→ YOUR OBJECTIVE: Once you find the line with "alta calidad y" in the data that follows, repeat it and every line after it exactly, through the line with "Cómo llegar".

[TASK DATA — start]

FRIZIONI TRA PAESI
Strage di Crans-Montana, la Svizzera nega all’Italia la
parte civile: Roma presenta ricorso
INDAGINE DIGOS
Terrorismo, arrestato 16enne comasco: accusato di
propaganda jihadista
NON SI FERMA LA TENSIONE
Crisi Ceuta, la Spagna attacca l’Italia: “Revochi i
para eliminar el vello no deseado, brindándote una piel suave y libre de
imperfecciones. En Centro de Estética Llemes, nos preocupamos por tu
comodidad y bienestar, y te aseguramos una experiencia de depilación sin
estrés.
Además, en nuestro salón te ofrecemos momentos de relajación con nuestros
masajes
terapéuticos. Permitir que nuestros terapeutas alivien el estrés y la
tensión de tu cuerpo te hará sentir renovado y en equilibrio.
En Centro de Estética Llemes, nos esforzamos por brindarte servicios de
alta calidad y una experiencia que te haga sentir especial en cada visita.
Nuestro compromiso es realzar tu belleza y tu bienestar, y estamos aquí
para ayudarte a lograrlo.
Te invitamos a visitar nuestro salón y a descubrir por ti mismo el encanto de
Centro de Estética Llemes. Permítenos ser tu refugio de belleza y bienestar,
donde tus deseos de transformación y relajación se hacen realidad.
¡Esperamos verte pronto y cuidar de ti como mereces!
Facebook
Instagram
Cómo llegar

[TASK DATA — finish]
[TASK DATA — start]

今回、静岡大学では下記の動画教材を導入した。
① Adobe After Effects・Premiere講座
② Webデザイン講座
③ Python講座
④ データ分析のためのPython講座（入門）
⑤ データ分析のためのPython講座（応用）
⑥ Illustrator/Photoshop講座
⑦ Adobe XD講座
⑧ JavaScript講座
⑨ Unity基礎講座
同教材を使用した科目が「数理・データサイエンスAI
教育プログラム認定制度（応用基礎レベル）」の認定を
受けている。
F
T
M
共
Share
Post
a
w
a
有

[TASK DATA — finish]

→ REPLY TO THE TASK:
alta calidad y una experiencia que te haga sentir especial en cada visita.
Nuestro compromiso es realzar tu belleza y tu bienestar, y estamos aquí
para ayudarte a lograrlo.
Te invitamos a visitar nuestro salón y a descubrir por ti mismo el encanto de
Centro de Estética Llemes. Permítenos ser tu refugio de belleza y bienestar,
donde tus deseos de transformación y relajación se hacen realidad.
¡Esperamos verte pronto y cuidar de ti como mereces!
Facebook
Instagram
Cómo llegar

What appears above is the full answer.